Segment Start: Information given

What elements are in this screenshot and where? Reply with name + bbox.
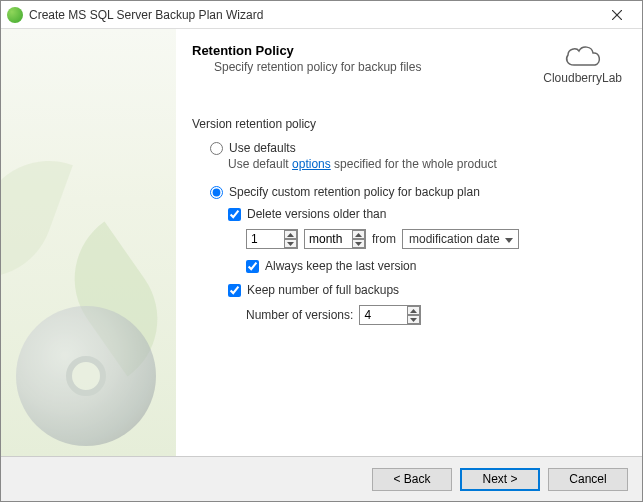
svg-marker-6 (505, 238, 513, 243)
checkbox-keep-number[interactable] (228, 284, 241, 297)
app-icon (7, 7, 23, 23)
age-unit-wrap (304, 229, 366, 249)
age-value-spinner (284, 230, 297, 248)
age-unit-up[interactable] (352, 230, 365, 239)
option-delete-older[interactable]: Delete versions older than (228, 207, 622, 221)
back-button[interactable]: < Back (372, 468, 452, 491)
close-button[interactable] (598, 1, 636, 28)
checkbox-keep-number-label: Keep number of full backups (247, 283, 399, 297)
cloud-icon (562, 43, 604, 69)
page-header: Retention Policy Specify retention polic… (192, 43, 622, 85)
option-always-keep-last[interactable]: Always keep the last version (246, 259, 622, 273)
titlebar: Create MS SQL Server Backup Plan Wizard (1, 1, 642, 29)
delete-older-controls: from modification date (246, 229, 622, 249)
radio-custom[interactable] (210, 186, 223, 199)
age-unit-spinner (352, 230, 365, 248)
svg-marker-4 (355, 233, 362, 237)
checkbox-always-keep-last-label: Always keep the last version (265, 259, 416, 273)
chevron-down-icon (505, 232, 513, 246)
num-versions-label: Number of versions: (246, 308, 353, 322)
from-select-value: modification date (409, 232, 500, 246)
footer: < Back Next > Cancel (1, 456, 642, 501)
cancel-button[interactable]: Cancel (548, 468, 628, 491)
age-unit-down[interactable] (352, 239, 365, 248)
age-value-down[interactable] (284, 239, 297, 248)
svg-marker-5 (355, 242, 362, 246)
brand-logo: CloudberryLab (543, 43, 622, 85)
radio-use-defaults-label: Use defaults (229, 141, 296, 155)
num-versions-wrap (359, 305, 421, 325)
page-subtitle: Specify retention policy for backup file… (214, 60, 543, 74)
radio-custom-label: Specify custom retention policy for back… (229, 185, 480, 199)
num-versions-up[interactable] (407, 306, 420, 315)
num-versions-down[interactable] (407, 315, 420, 324)
checkbox-delete-older[interactable] (228, 208, 241, 221)
window-title: Create MS SQL Server Backup Plan Wizard (29, 8, 598, 22)
radio-use-defaults[interactable] (210, 142, 223, 155)
group-label: Version retention policy (192, 117, 622, 131)
option-custom[interactable]: Specify custom retention policy for back… (210, 185, 622, 199)
page-title: Retention Policy (192, 43, 543, 58)
checkbox-always-keep-last[interactable] (246, 260, 259, 273)
close-icon (612, 10, 622, 20)
age-value-up[interactable] (284, 230, 297, 239)
option-use-defaults[interactable]: Use defaults (210, 141, 622, 155)
content-area: Retention Policy Specify retention polic… (176, 29, 642, 456)
from-label: from (372, 232, 396, 246)
keep-number-controls: Number of versions: (246, 305, 622, 325)
body: Retention Policy Specify retention polic… (1, 29, 642, 456)
brand-name: CloudberryLab (543, 71, 622, 85)
options-link[interactable]: options (292, 157, 331, 171)
svg-marker-3 (287, 242, 294, 246)
svg-marker-2 (287, 233, 294, 237)
svg-marker-7 (410, 309, 417, 313)
svg-marker-8 (410, 318, 417, 322)
use-defaults-desc: Use default options specified for the wh… (228, 157, 622, 171)
option-keep-number[interactable]: Keep number of full backups (228, 283, 622, 297)
from-select[interactable]: modification date (402, 229, 519, 249)
wizard-window: Create MS SQL Server Backup Plan Wizard … (0, 0, 643, 502)
num-versions-spinner (407, 306, 420, 324)
next-button[interactable]: Next > (460, 468, 540, 491)
checkbox-delete-older-label: Delete versions older than (247, 207, 386, 221)
sidebar-graphic (1, 29, 176, 456)
age-value-wrap (246, 229, 298, 249)
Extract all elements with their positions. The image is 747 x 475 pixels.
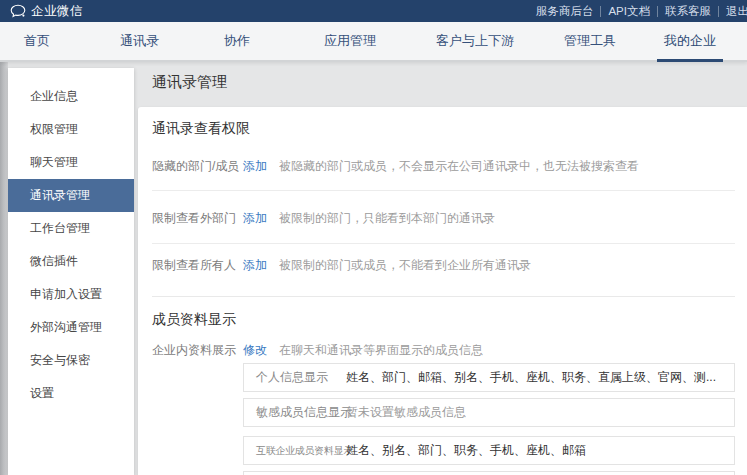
personal-info-display-box: 个人信息显示 姓名、部门、邮箱、别名、手机、座机、职务、直属上级、官网、测...: [243, 363, 735, 392]
row-label: 限制查看外部门: [152, 211, 243, 226]
sensitive-info-display-box: 敏感成员信息显示 暂未设置敏感成员信息: [243, 398, 735, 427]
section-heading-view-permission: 通讯录查看权限: [152, 120, 250, 138]
tab-customers[interactable]: 客户与上下游: [436, 22, 514, 60]
add-link[interactable]: 添加: [243, 159, 267, 174]
top-app-bar: 企业微信 服务商后台 API文档 联系客服 退出: [0, 0, 747, 22]
row-internal-profile-display: 企业内资料展示 修改 在聊天和通讯录等界面显示的成员信息: [152, 343, 735, 358]
sidebar-item-external-comm[interactable]: 外部沟通管理: [8, 311, 134, 344]
row-label: 企业内资料展示: [152, 343, 243, 358]
sidebar-item-contacts-management[interactable]: 通讯录管理: [8, 179, 134, 212]
content-panel: 通讯录查看权限 隐藏的部门/成员 添加 被隐藏的部门或成员，不会显示在公司通讯录…: [138, 107, 747, 475]
tab-my-company[interactable]: 我的企业: [664, 22, 716, 60]
app-title: 企业微信: [31, 3, 83, 20]
row-hidden-departments: 隐藏的部门/成员 添加 被隐藏的部门或成员，不会显示在公司通讯录中，也无法被搜索…: [152, 159, 735, 174]
add-link[interactable]: 添加: [243, 211, 267, 226]
add-link[interactable]: 添加: [243, 258, 267, 273]
tab-app-management[interactable]: 应用管理: [324, 22, 376, 60]
info-box-partial: [243, 471, 735, 475]
topbar-links: 服务商后台 API文档 联系客服 退出: [529, 6, 747, 17]
sidebar-item-wechat-plugin[interactable]: 微信插件: [8, 245, 134, 278]
sidebar-item-chat-management[interactable]: 聊天管理: [8, 146, 134, 179]
divider: [152, 190, 735, 191]
box-value: 姓名、别名、部门、职务、手机、座机、邮箱: [346, 442, 586, 459]
divider: [152, 243, 735, 244]
box-label: 个人信息显示: [256, 369, 346, 386]
linked-company-profile-box: 互联企业成员资料显示 姓名、别名、部门、职务、手机、座机、邮箱: [243, 436, 735, 465]
row-restrict-other-departments: 限制查看外部门 添加 被限制的部门，只能看到本部门的通讯录: [152, 211, 735, 226]
chat-bubble-icon: [10, 4, 26, 18]
box-value: 暂未设置敏感成员信息: [346, 404, 466, 421]
box-label: 敏感成员信息显示: [256, 404, 346, 421]
box-value: 姓名、部门、邮箱、别名、手机、座机、职务、直属上级、官网、测...: [346, 369, 716, 386]
row-description: 被限制的部门或成员，不能看到企业所有通讯录: [279, 258, 531, 273]
row-description: 被限制的部门，只能看到本部门的通讯录: [279, 211, 495, 226]
sidebar-item-company-info[interactable]: 企业信息: [8, 80, 134, 113]
tab-admin-tools[interactable]: 管理工具: [564, 22, 616, 60]
box-label: 互联企业成员资料显示: [256, 444, 346, 458]
sidebar-item-security[interactable]: 安全与保密: [8, 344, 134, 377]
wecom-logo[interactable]: 企业微信: [10, 3, 83, 20]
sidebar-item-settings[interactable]: 设置: [8, 377, 134, 410]
link-api-docs[interactable]: API文档: [601, 6, 658, 17]
page-title: 通讯录管理: [152, 73, 227, 92]
row-description: 在聊天和通讯录等界面显示的成员信息: [279, 343, 483, 358]
row-description: 被隐藏的部门或成员，不会显示在公司通讯录中，也无法被搜索查看: [279, 159, 639, 174]
row-label: 限制查看所有人: [152, 258, 243, 273]
tab-collaboration[interactable]: 协作: [224, 22, 250, 60]
window-edge-shadow: [0, 62, 8, 475]
main-nav: 首页 通讯录 协作 应用管理 客户与上下游 管理工具 我的企业: [0, 22, 747, 62]
link-provider-console[interactable]: 服务商后台: [529, 6, 602, 17]
sidebar-item-join-settings[interactable]: 申请加入设置: [8, 278, 134, 311]
row-label: 隐藏的部门/成员: [152, 159, 243, 174]
sidebar-item-permissions[interactable]: 权限管理: [8, 113, 134, 146]
link-contact-support[interactable]: 联系客服: [658, 6, 719, 17]
tab-contacts[interactable]: 通讯录: [120, 22, 159, 60]
section-heading-member-profile: 成员资料显示: [152, 311, 236, 329]
settings-sidebar: 企业信息 权限管理 聊天管理 通讯录管理 工作台管理 微信插件 申请加入设置 外…: [8, 68, 134, 475]
section-divider: [152, 296, 735, 297]
sidebar-item-workbench[interactable]: 工作台管理: [8, 212, 134, 245]
row-restrict-everyone: 限制查看所有人 添加 被限制的部门或成员，不能看到企业所有通讯录: [152, 258, 735, 273]
link-logout[interactable]: 退出: [719, 6, 747, 17]
modify-link[interactable]: 修改: [243, 343, 267, 358]
tab-home[interactable]: 首页: [24, 22, 50, 60]
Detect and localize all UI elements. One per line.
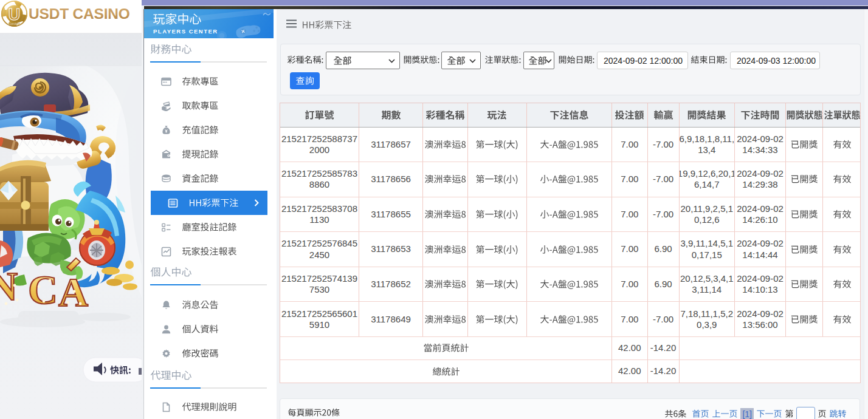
svg-text:USDT CASINO: USDT CASINO [29, 5, 130, 22]
svg-text:Casino: Casino [8, 22, 20, 26]
svg-text:U: U [9, 5, 21, 24]
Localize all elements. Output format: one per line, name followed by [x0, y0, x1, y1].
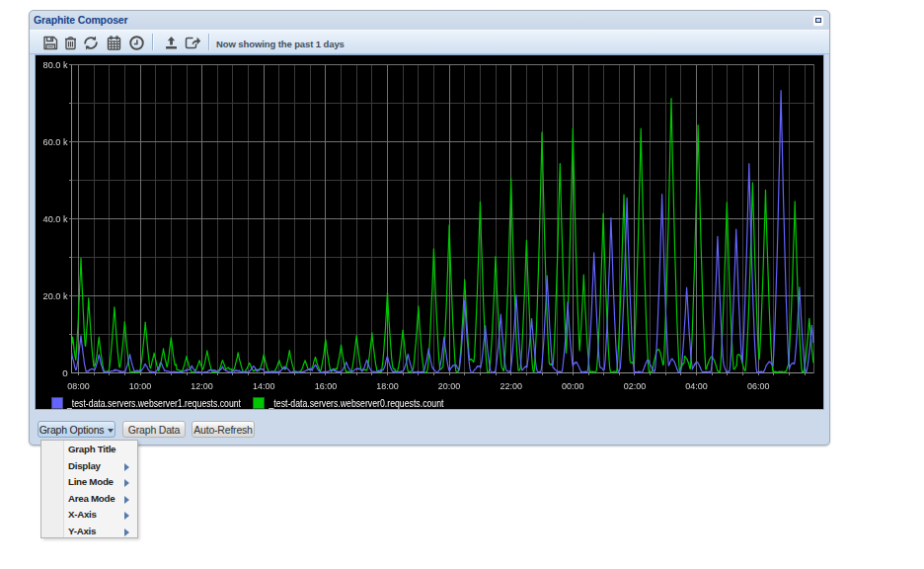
svg-text:60.0 k: 60.0 k: [43, 136, 68, 147]
svg-text:04:00: 04:00: [685, 380, 708, 391]
svg-text:80.0 k: 80.0 k: [43, 59, 68, 70]
svg-text:22:00: 22:00: [500, 380, 522, 391]
svg-text:08:00: 08:00: [67, 380, 90, 391]
svg-text:06:00: 06:00: [747, 380, 770, 391]
svg-text:_test-data.servers.webserver1.: _test-data.servers.webserver1.requests.c…: [66, 398, 241, 409]
svg-text:40.0 k: 40.0 k: [43, 213, 68, 224]
svg-text:00:00: 00:00: [562, 380, 584, 391]
svg-text:20.0 k: 20.0 k: [43, 290, 68, 301]
svg-text:_test-data.servers.webserver0.: _test-data.servers.webserver0.requests.c…: [269, 398, 444, 409]
svg-text:16:00: 16:00: [315, 380, 338, 391]
svg-text:14:00: 14:00: [253, 380, 275, 391]
svg-text:10:00: 10:00: [129, 380, 152, 391]
svg-text:18:00: 18:00: [376, 380, 399, 391]
svg-text:20:00: 20:00: [438, 380, 461, 391]
svg-text:12:00: 12:00: [191, 380, 213, 391]
svg-text:02:00: 02:00: [624, 380, 647, 391]
svg-text:0: 0: [62, 367, 68, 378]
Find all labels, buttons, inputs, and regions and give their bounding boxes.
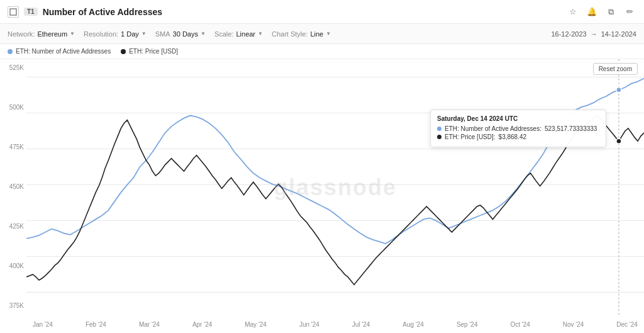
- scale-label: Scale:: [214, 30, 234, 38]
- scale-arrow: ▼: [258, 31, 263, 37]
- chart-svg: [26, 59, 644, 315]
- y-label-375k: 375K: [3, 302, 24, 309]
- bell-icon[interactable]: 🔔: [585, 5, 599, 19]
- x-label-jun: Jun '24: [299, 321, 319, 328]
- tooltip-row-addresses: ETH: Number of Active Addresses: 523,517…: [437, 125, 599, 132]
- legend-row: ETH: Number of Active Addresses ETH: Pri…: [0, 44, 644, 59]
- tooltip-label-addresses: ETH: Number of Active Addresses:: [445, 125, 541, 132]
- tooltip-row-price: ETH: Price [USD]: $3,868.42: [437, 133, 599, 140]
- tooltip-title: Saturday, Dec 14 2024 UTC: [437, 115, 599, 122]
- resolution-arrow: ▼: [142, 31, 147, 37]
- chart-style-value[interactable]: Line: [310, 30, 323, 38]
- resolution-selector[interactable]: Resolution: 1 Day ▼: [84, 30, 147, 38]
- toolbar-right: 16-12-2023 → 14-12-2024: [551, 30, 636, 38]
- star-icon[interactable]: ☆: [566, 5, 580, 19]
- date-range: 16-12-2023 → 14-12-2024: [551, 30, 636, 38]
- legend-item-addresses[interactable]: ETH: Number of Active Addresses: [8, 48, 111, 55]
- y-label-525k: 525K: [3, 64, 24, 71]
- network-selector[interactable]: Network: Ethereum ▼: [8, 30, 75, 38]
- reset-zoom-button[interactable]: Reset zoom: [593, 63, 638, 75]
- x-label-jan: Jan '24: [33, 321, 53, 328]
- scale-value[interactable]: Linear: [236, 30, 255, 38]
- page-title: Number of Active Addresses: [43, 7, 162, 17]
- date-arrow: →: [591, 30, 597, 38]
- y-label-425k: 425K: [3, 223, 24, 230]
- network-arrow: ▼: [70, 31, 75, 37]
- chart-style-selector[interactable]: Chart Style: Line ▼: [272, 30, 331, 38]
- chart-style-arrow: ▼: [326, 31, 331, 37]
- legend-item-price[interactable]: ETH: Price [USD]: [121, 48, 178, 55]
- x-label-may: May '24: [245, 321, 267, 328]
- x-label-apr: Apr '24: [192, 321, 212, 328]
- resolution-label: Resolution:: [84, 30, 118, 38]
- sma-arrow: ▼: [201, 31, 206, 37]
- edit-icon[interactable]: ✏: [623, 5, 636, 19]
- tooltip-dot-price: [616, 138, 621, 144]
- header: T1 Number of Active Addresses ☆ 🔔 ⧉ ✏: [0, 0, 644, 24]
- x-label-jul: Jul '24: [352, 321, 370, 328]
- chart-style-label: Chart Style:: [272, 30, 308, 38]
- chart-container[interactable]: Reset zoom 525K 500K 475K 450K 425K 400K…: [0, 59, 644, 333]
- sma-selector[interactable]: SMA 30 Days ▼: [155, 30, 206, 38]
- tooltip: Saturday, Dec 14 2024 UTC ETH: Number of…: [430, 110, 606, 147]
- tooltip-label-price: ETH: Price [USD]:: [445, 133, 496, 140]
- tier-badge: T1: [24, 8, 38, 16]
- sma-value[interactable]: 30 Days: [173, 30, 198, 38]
- addresses-line: [26, 79, 644, 244]
- x-label-aug: Aug '24: [402, 321, 424, 328]
- scale-selector[interactable]: Scale: Linear ▼: [214, 30, 263, 38]
- copy-icon[interactable]: ⧉: [604, 5, 618, 19]
- sma-label: SMA: [155, 30, 170, 38]
- x-label-oct: Oct '24: [510, 321, 530, 328]
- legend-label-addresses: ETH: Number of Active Addresses: [16, 48, 111, 55]
- legend-dot-addresses: [8, 49, 13, 54]
- tooltip-value-price: $3,868.42: [499, 133, 527, 140]
- x-label-mar: Mar '24: [139, 321, 160, 328]
- resolution-value[interactable]: 1 Day: [121, 30, 139, 38]
- svg-rect-0: [10, 9, 16, 15]
- network-value[interactable]: Ethereum: [37, 30, 67, 38]
- header-right: ☆ 🔔 ⧉ ✏: [566, 5, 636, 19]
- legend-dot-price: [121, 49, 126, 54]
- x-axis: Jan '24 Feb '24 Mar '24 Apr '24 May '24 …: [26, 315, 644, 333]
- y-label-475k: 475K: [3, 144, 24, 150]
- x-label-sep: Sep '24: [457, 321, 478, 328]
- network-label: Network:: [8, 30, 35, 38]
- tooltip-value-addresses: 523,517.73333333: [545, 125, 597, 132]
- expand-icon[interactable]: [8, 6, 19, 18]
- toolbar-left: Network: Ethereum ▼ Resolution: 1 Day ▼ …: [8, 30, 331, 38]
- y-axis: 525K 500K 475K 450K 425K 400K 375K: [0, 59, 26, 314]
- tooltip-dot-color-price: [437, 135, 441, 139]
- tooltip-dot-color-addresses: [437, 127, 441, 131]
- chart-area: glassnode Saturday, Dec 14 2024 UTC ETH:…: [26, 59, 644, 315]
- date-from: 16-12-2023: [551, 30, 586, 38]
- y-label-450k: 450K: [3, 183, 24, 190]
- legend-label-price: ETH: Price [USD]: [129, 48, 178, 55]
- y-label-400k: 400K: [3, 262, 24, 269]
- x-label-feb: Feb '24: [86, 321, 106, 328]
- header-left: T1 Number of Active Addresses: [8, 6, 162, 18]
- date-to: 14-12-2024: [601, 30, 636, 38]
- x-label-dec: Dec '24: [616, 321, 638, 328]
- y-label-500k: 500K: [3, 104, 24, 111]
- tooltip-dot-addresses: [616, 87, 621, 93]
- x-label-nov: Nov '24: [563, 321, 584, 328]
- toolbar: Network: Ethereum ▼ Resolution: 1 Day ▼ …: [0, 24, 644, 44]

Segment End: Information given

- _What is required_
Copy each line of the entries in which the string "企业微信" is found.

- _Exercise answer_
top-app-bar: 企业微信 服务商后台 API文档 联系客服 退出: [0, 0, 747, 22]
app-title: 企业微信: [31, 3, 83, 20]
wecom-logo[interactable]: 企业微信: [10, 3, 83, 20]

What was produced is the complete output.